For a single team, aim for 40-80 items total. This is enough to provide several sprints of runway without becoming overwhelming. If your backlog exceeds 150 items, schedule a pruning session. Items that have sat untouched for 6+ months are almost certainly not important enough to maintain. A bloated backlog creates cognitive overhead, makes prioritization harder, and gives the false impression that every idea is being tracked and will eventually be built.
How often should backlog refinement happen?
Most teams benefit from one or two refinement sessions per week, totaling 60-90 minutes. The goal is to keep 1.5-2 sprints worth of items fully refined at all times. If your sprint planning sessions frequently devolve into scope discussions and story-writing, you are not refining enough. If your team is spending more than 10% of their sprint capacity on refinement, you may be over-refining or refining items too far down in the backlog.
Should I manage the backlog before or after sprint planning?
Refinement should happen continuously between sprint planning sessions, not during them. Sprint planning assumes the top of the backlog is already refined and estimated. The planning session is for selecting which refined items to commit to and discussing implementation approach, not for writing stories or debating acceptance criteria. If you find yourself doing refinement work during planning, shift that work to dedicated refinement sessions earlier in the sprint. See [running sprint planning](/skills/running-sprint-planning-and-execution) for how these ceremonies connect.
How do I handle conflicting priorities from multiple stakeholders?
Use a transparent scoring model like WSJF (Weighted Shortest Job First) that evaluates each item on objective dimensions: business value, time criticality, risk reduction, and effort. Publish the scores and the resulting order so stakeholders can see the reasoning behind priority decisions. When a stakeholder disagrees with an item's position, the conversation shifts from 'my feature is more important' to 'I believe the business value score should be higher because of these specific reasons.' This does not eliminate conflict, but it moves it from political lobbying to evidence-based discussion.
Why does my backlog keep growing faster than the team can deliver?
This is almost always an intake problem, not a delivery problem. Every stakeholder, customer, and team member can add items, but only the development team can remove them through completion.
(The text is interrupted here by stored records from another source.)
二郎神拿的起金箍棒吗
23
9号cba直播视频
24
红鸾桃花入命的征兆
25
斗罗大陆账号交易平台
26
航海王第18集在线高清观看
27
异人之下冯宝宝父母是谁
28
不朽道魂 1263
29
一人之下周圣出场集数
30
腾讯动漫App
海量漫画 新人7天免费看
Implement intake discipline: require every new item to include a user story, a rough value assessment, and a requesting source before it enters the backlog. Hold a weekly triage where the product owner reviews new additions and either accepts them into the ordered backlog or parks them in an icebox for quarterly review. Also verify that you are pruning regularly. Closing stale items is not admitting defeat. It is maintaining a usable planning tool.
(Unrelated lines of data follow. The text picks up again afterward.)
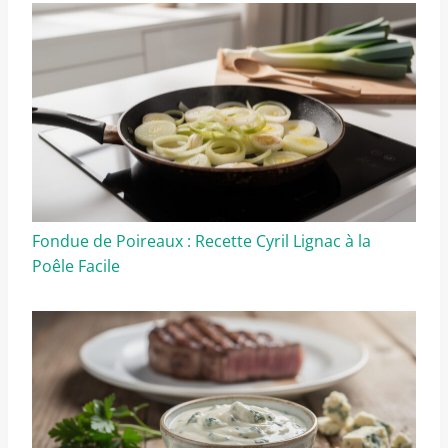
Fondue de Poireaux : Recette Cyril Lignac à la
Poêle Facile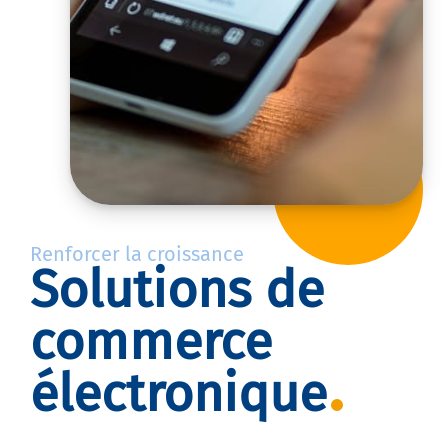
Renforcer la croissance
Solutions de
commerce
électronique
How do I split a user story that feels too big but I cannot see how to break it down?
Apply one of these splitting patterns: split by workflow step (registration vs. login vs. password reset), split by data type or input method (manual entry vs. CSV upload vs. API sync), split by user role (admin view vs. end-user view), split by business rule (basic pricing vs. discount pricing vs. bulk pricing), or split by happy path vs. edge cases (build the core flow first, handle errors in a follow-up story). The test for a good split is that each resulting story delivers independently demonstrable value and can be shipped without the other stories being done.
Should I use story points, t-shirt sizes, or something else for estimation?
Both story points and t-shirt sizes work well because they enforce relative sizing rather than absolute time predictions. Story points (Fibonacci: 1, 2, 3, 5, 8, 13) provide more granularity and make velocity calculation straightforward. T-shirt sizes (XS, S, M, L, XL) are simpler for teams new to estimation and reduce arguments about the difference between a 3 and a 5. The method matters less than consistency. Pick one approach, use it for at least 5 sprints to establish a baseline velocity, and do not switch unless you have a clear reason. The worst approach is estimating in hours, because it creates a false sense of precision and invites micromanagement.